Publication year - 2020
Publication title -
british journal of clinical pharmacology
Language(s) - English
Resource type - Journals
SCImago Journal Rank - 1.216
H-Index - 146
eISSN - 1365-2125
pISSN - 0306-5251
DOI - 10.1111/bcp.14243
Subject(s) - polypharmacy , medicine , referral , clinical pharmacy , clinical pharmacology , intensive care medicine , family medicine , pharmacy , pharmacology
Aims Polypharmacy is widespread and associated with medication‐related harms, including adverse drug reactions, medication errors and poor treatment adherence.
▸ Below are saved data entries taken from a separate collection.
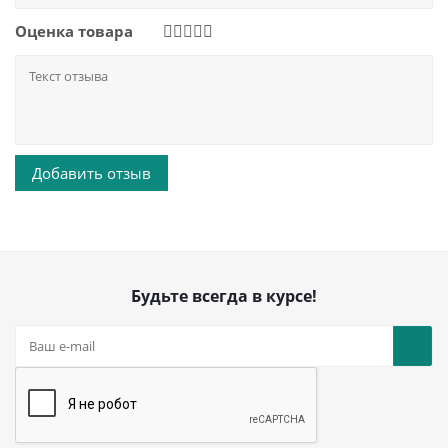
Оценка товара
Будьте всегда в курсе!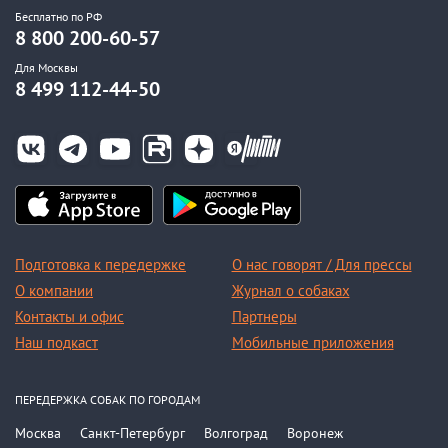
Бесплатно по РФ
8 800 200-60-57
Для Москвы
8 499 112-44-50
Подготовка к передержке
О нас говорят / Для прессы
О компании
Журнал о собаках
Контакты и офис
Партнеры
Наш подкаст
Мобильные приложения
ПЕРЕДЕРЖКА СОБАК ПО ГОРОДАМ
Москва
Санкт-Петербург
Волгоград
Воронеж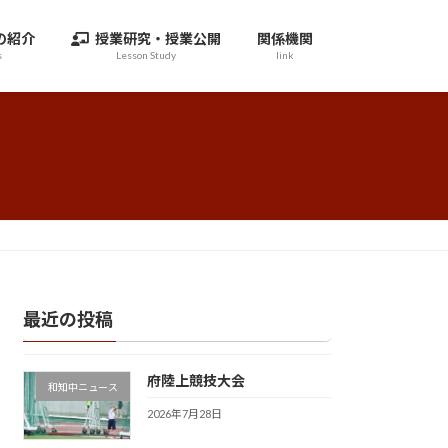
の紹介
授業研究・授業公開
関係機関
s
Lesson Study
link
最近の投稿
府陸上競技大会
和知中ニュース
2026年7月28日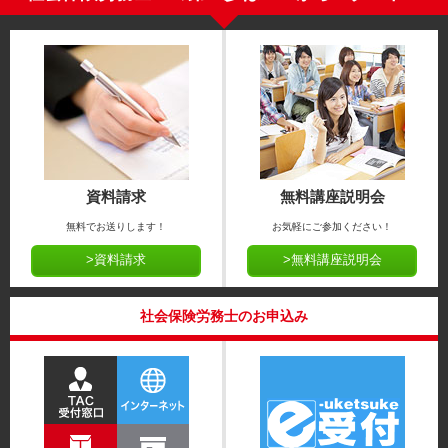
資料請求
無料講座説明会
無料でお送りします！
お気軽にご参加ください！
>資料請求
>無料講座説明会
社会保険労務士のお申込み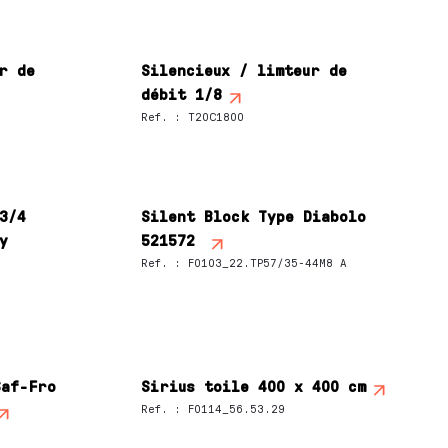
r de
Silencieux / limteur de
débit 1/8
Ref.
:
T20C1800
3/4
Silent Block Type Diabolo
y
521572
Ref.
:
F0103_22.TP57/35-44M8 A
Saf-Fro
Sirius toile 400 x 400 cm
Ref.
:
F0114_56.53.29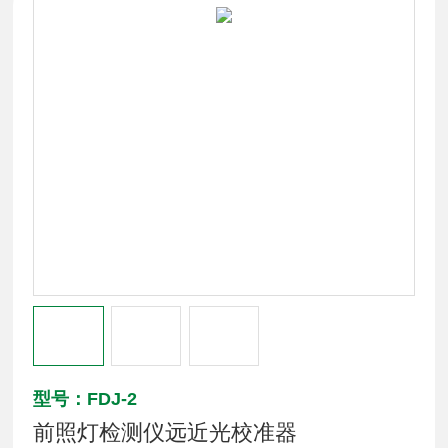
型号：FDJ-2
前照灯检测仪远近光校准器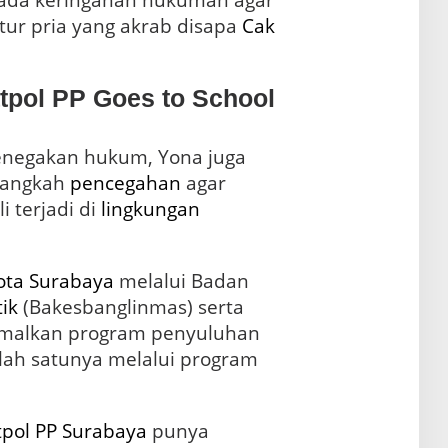
h ada keringanan hukuman agar
utur pria yang akrab disapa
Cak
pol PP Goes to School
enegakan hukum, Yona juga
langkah
pencegahan
agar
i terjadi di
lingkungan
ota Surabaya
melalui Badan
tik
(Bakesbanglinmas) serta
imalkan program penyuluhan
lah satunya melalui program
tpol PP Surabaya
punya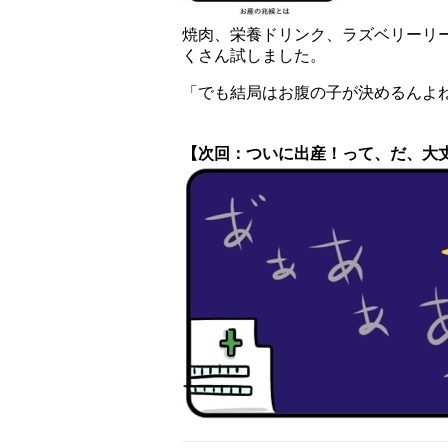
焼肉、栄養ドリンク、ラズベリーリ
くさん試しました。
「でも結局はお腹の子が決めるんよ
【次回：ついに出産！って、だ、大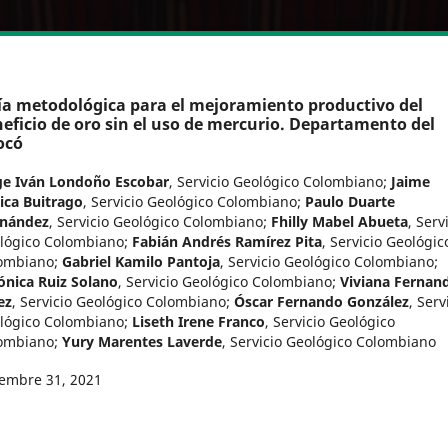
a metodológica para el mejoramiento productivo del
eficio de oro sin el uso de mercurio. Departamento del
ocó
ge Iván Londoño Escobar
,
Servicio Geológico Colombiano
;
Jaime
ica Buitrago
,
Servicio Geológico Colombiano
;
Paulo Duarte
nández
,
Servicio Geológico Colombiano
;
Fhilly Mabel Abueta
,
Serv
lógico Colombiano
;
Fabián Andrés Ramírez Pita
,
Servicio Geológic
ombiano
;
Gabriel Kamilo Pantoja
,
Servicio Geológico Colombiano
;
ónica Ruiz Solano
,
Servicio Geológico Colombiano
;
Viviana Fernan
ez
,
Servicio Geológico Colombiano
;
Óscar Fernando González
,
Serv
lógico Colombiano
;
Liseth Irene Franco
,
Servicio Geológico
ombiano
;
Yury Marentes Laverde
,
Servicio Geológico Colombiano
iembre 31, 2021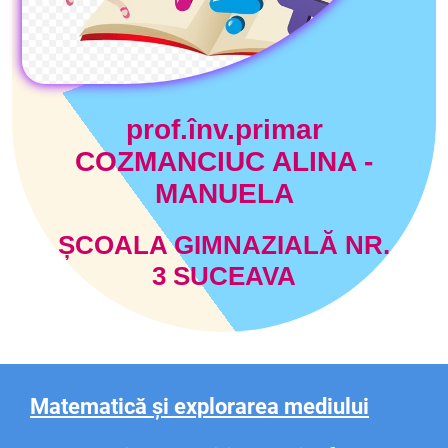
prof.înv.primar
COZMANCIUC ALINA -
MANUELA
ȘCOALA GIMNAZIALĂ NR.
3 SUCEAVA
Matematică și explorarea mediului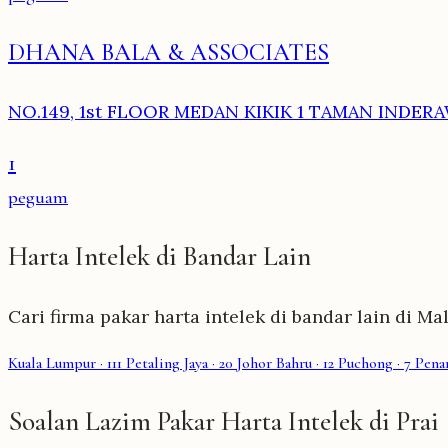
DHANA BALA & ASSOCIATES
NO.149, 1st FLOOR MEDAN KIKIK 1 TAMAN INDERA
1
peguam
Harta Intelek di Bandar Lain
Cari firma pakar harta intelek di bandar lain di Mal
Kuala Lumpur
· 111
Petaling Jaya
· 20
Johor Bahru
· 12
Puchong
· 7
Pena
Soalan Lazim Pakar Harta Intelek di Prai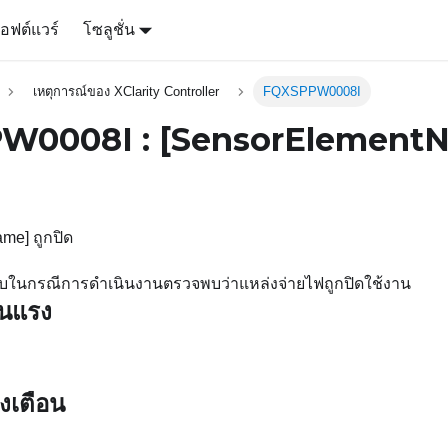
อฟต์แวร์
โซลูชั่น
เหตุการณ์ของ XClarity Controller
FQXSPPW0008I
W0008I :
[SensorElement
me] ถูกปิด
รับในกรณีการดำเนินงานตรวจพบว่าแหล่งจ่ายไฟถูกปิดใช้งาน
ุนแรง
งเตือน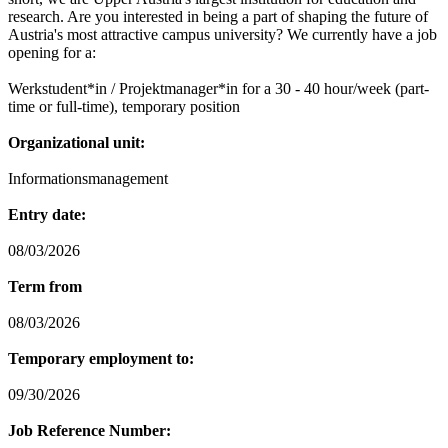
research. Are you interested in being a part of shaping the future of
Austria's most attractive campus university? We currently have a job
opening for a:
Werkstudent*in / Projektmanager*in for a 30 - 40 hour/week (part-
time or full-time), temporary position
Organizational unit:
Informationsmanagement
Entry date:
08/03/2026
Term from
08/03/2026
Temporary employment to:
09/30/2026
Job Reference Number:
General practitioners and pharmacists cite limited time and training to perform effective medication reviews for patients with complex polypharmacy, yet no specialist referral mechanism exists. To develop a structured framework for specialist review of primary care patients with complex polypharmacy. Methods We developed the clinical pharmacology structured review (CPSR) and stopping by indication tool (SBIT). We tested these in an age‐sex stratified sample of 100 people with polypharmacy aged 65–84 years from the Clinical Practice Research Datalink, an anonymised primary care database. Simulated medication reviews based on electronic records using the CPSR and SBIT were performed. We recommended medication changes or review to optimise treatment benefits, reduce risk of harm or reduce treatment burden. Results Recommendations were made for all patients, for almost half (4.8 ± 2.4) of existing medicines (9.8 ± 3.1), most commonly stopping a drug (1.7 ± 1.3/patient) or reviewing with the patient (1.4 ± 1.2/patient). At least 1 new medicine (0.7 ± 0.9) was recommended for 51% patients. Recommendations predominantly aimed to reduce harm (44%). There was no relationship between number of recommendations made and time since last primary care medication review. We identified a core set of clinical information and investigations (polypharmacy workup) that could inform a standard screen prior to specialist review. Conclusion The CPSR, SBIT and polypharmacy workup could form the basis of a specialist review for patients with complex polypharmacy. Further research is needed to test this approach in patients in general practice.